Мое недвижимое тело, посиневшее, будто сшитое из ваты и заключенное в стеклянную бутыль, безвольно покоилось на траве, среди юных березовых насаждений, закутанное в шерстяной плед. Меня напичкали таблетками и оставили совершенно одного; со мной оставалась лишь Амелия, но в тот момент она куда-то отлучилась. Вдруг я увидел нечто, от чего мои руки похолодели еще сильнее, а все тело передернуло в конвульсии ужаса, точно через него пропустили заряд в сотни ватт. Я задыхался, а жуткий призрак не исчезал: все та же машина, та десятка цвета индиго. Она остановилась на проселочной дороге, всего в нескольких десятках метров от нашей стоянки. Сквозь маленькие, тощие березки я мог видеть эту эфемерную фигуру, обтекаемую и синюю, как морское чудовище, которая, чудилось, глазела на меня всей своей гладкой и блестящей поверхностью, словно колдовским оком. А потом она исчезла, растворилась – внезапно и своевольно.
Я едва сдержал крик ужаса и отчаяния, но холод, что пронизывал меня до костей, нещадный холод безликого ужаса, я превозмочь не мог, и меня снова потянуло на рвоту. Тут же вернулась Амелия, и чуть не плача от жалости и отчаяния, нежно наклонила мою голову:
- Я опять видел эту машину, видел ту же самую отвратительную машину. Она следит за нами, она следит за мной. Она никогда не оставит нас в покое. Господи, Господи, - завопил я, не в силах больше сдерживать свою боль, стыд и омерзение к себе, - за что же мне это? Дорогая, послушай, ты есть Луна… ты мое Солнце и моя Луна… такой больше никогда не будет, я могу поклясться своей душой, хотя она уже ничего не стоит.
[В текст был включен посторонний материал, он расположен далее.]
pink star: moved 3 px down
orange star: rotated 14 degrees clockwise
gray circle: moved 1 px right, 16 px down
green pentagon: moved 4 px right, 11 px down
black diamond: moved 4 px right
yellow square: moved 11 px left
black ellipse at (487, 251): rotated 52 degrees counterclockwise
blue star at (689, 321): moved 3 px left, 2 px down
- Я знаю, знаю. Не волнуйся, со всеми это бывает, ты скоро поправишься. Машина больше не вернется. Так ведь? – Она с трудом выдавила из себя улыбку и едва сдержала слезу, снова и снова целуя меня в лоб.
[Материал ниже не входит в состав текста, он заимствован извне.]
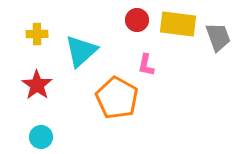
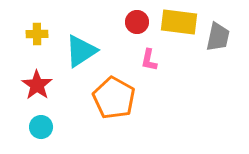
red circle: moved 2 px down
yellow rectangle: moved 1 px right, 2 px up
gray trapezoid: rotated 32 degrees clockwise
cyan triangle: rotated 9 degrees clockwise
pink L-shape: moved 3 px right, 5 px up
orange pentagon: moved 3 px left
cyan circle: moved 10 px up
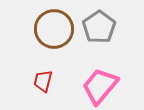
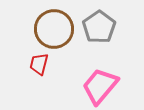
red trapezoid: moved 4 px left, 17 px up
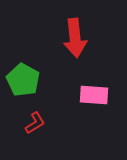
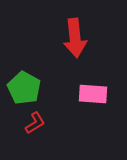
green pentagon: moved 1 px right, 8 px down
pink rectangle: moved 1 px left, 1 px up
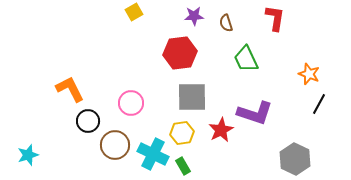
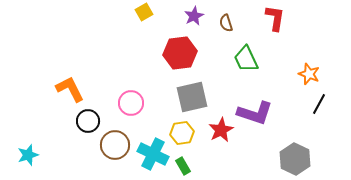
yellow square: moved 10 px right
purple star: rotated 24 degrees counterclockwise
gray square: rotated 12 degrees counterclockwise
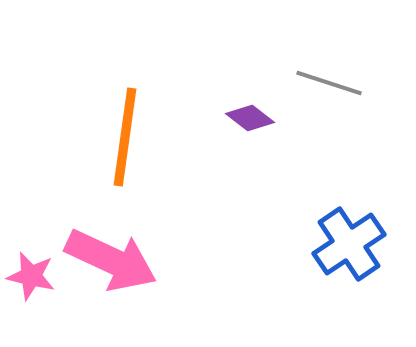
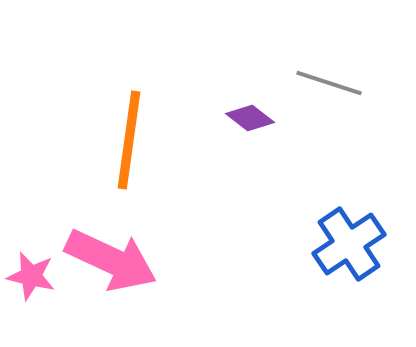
orange line: moved 4 px right, 3 px down
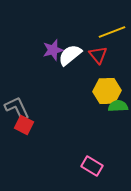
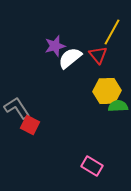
yellow line: rotated 40 degrees counterclockwise
purple star: moved 2 px right, 4 px up
white semicircle: moved 3 px down
gray L-shape: rotated 8 degrees counterclockwise
red square: moved 6 px right
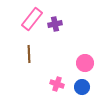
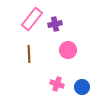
pink circle: moved 17 px left, 13 px up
- Зачем я тебе такой? Зачем? А что, если я буду болеть, если… - я запнулся. Ком подступил к моему горлу. – Если не смогу продолжить с вами путешествие, если попаду в больницу, и буду долго, очень долго болеть?
- Я буду болеть с тобой.
- Нет, - отрезал я, собравшись с разрозненными остатками своих последних сил. – Я хочу, чтобы ты была счастлива, чтобы была свободна, как горный ветер, как теплый весенний дождь. Со мной ты будешь несчастна, а этого я допустить не смогу.
- Если мое счастье состоит в том, чтобы страдать вместе с тобой, это будет высшей мерой счастья из всех возможных. Я могу выбирать, и ты не посмеешь мне перечить в этом отношении.
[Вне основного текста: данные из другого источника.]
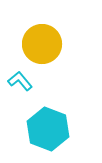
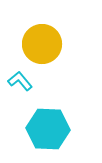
cyan hexagon: rotated 18 degrees counterclockwise
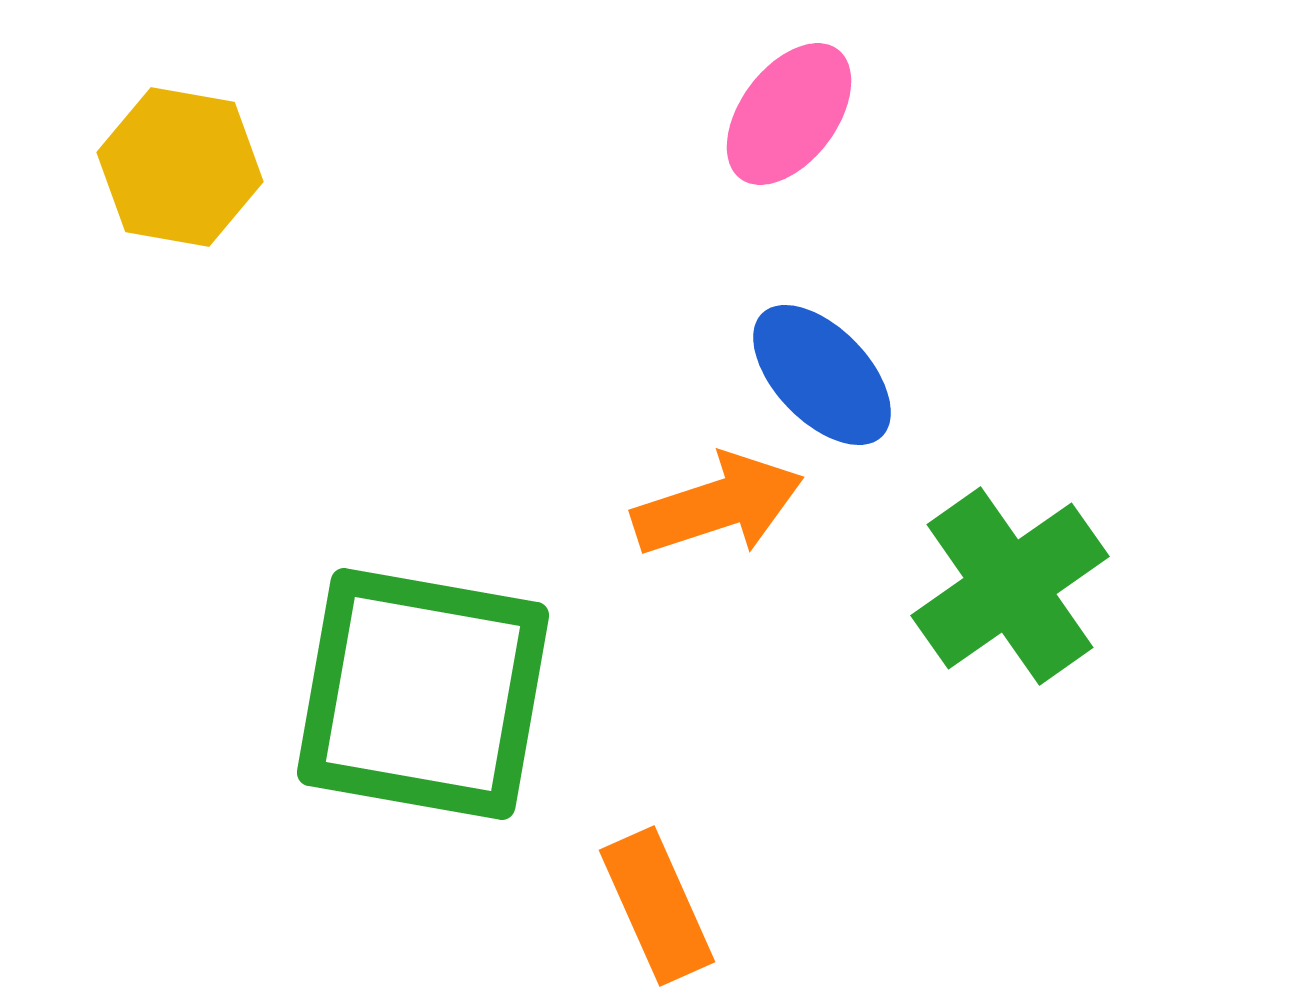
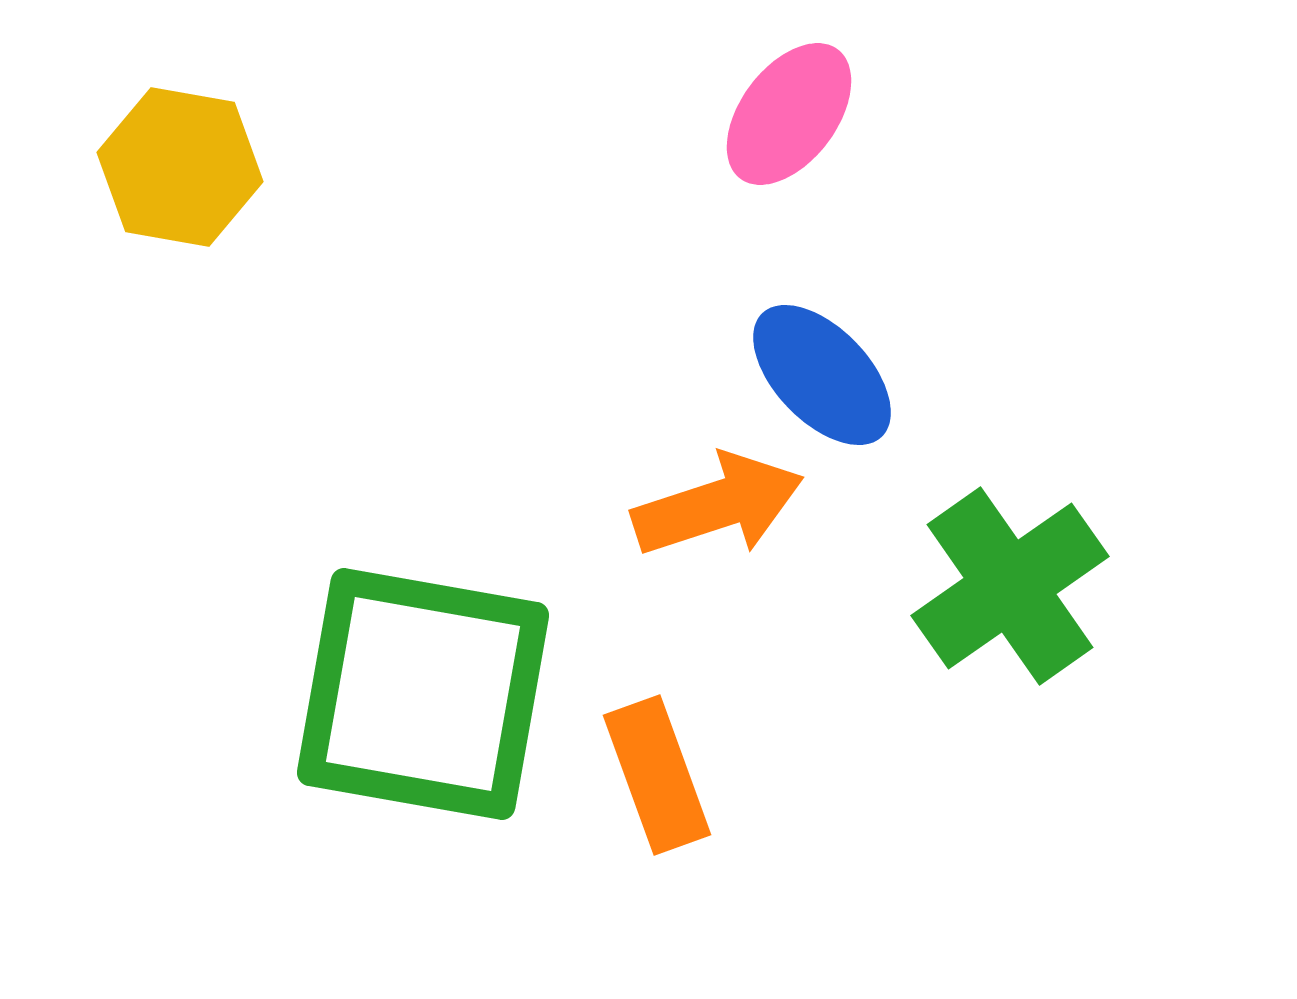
orange rectangle: moved 131 px up; rotated 4 degrees clockwise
- Нет, нет, могу. Я устал, устал от того, каким ты меня видишь. Для меня это наказание, самое ужасное из допустимых; хватило и одного дня.
Мой мир разрывался на куски, мое сердце обливалось огнем страдания, тонуло в собственной крови, но я ничего не мог поделать. Я не мог позволить, чтобы она видела меня таким, каким я был в тот незабываемый в своем ужасе момент, но она все равно смотрела на меня – так преданно, так самозабвенно, с такой любовью в глазах, что мне захотелось кричать, захотелось прогнать ее от себя, как прогоняют привыкшего к рукам лесного зверя, когда наступает время отпустить его на свободу. Противоречие между моей ненавистью к себе и любовью к этой очаровательной, немыслимой в своей гармонии и доброте девушке, было очень, очень велико.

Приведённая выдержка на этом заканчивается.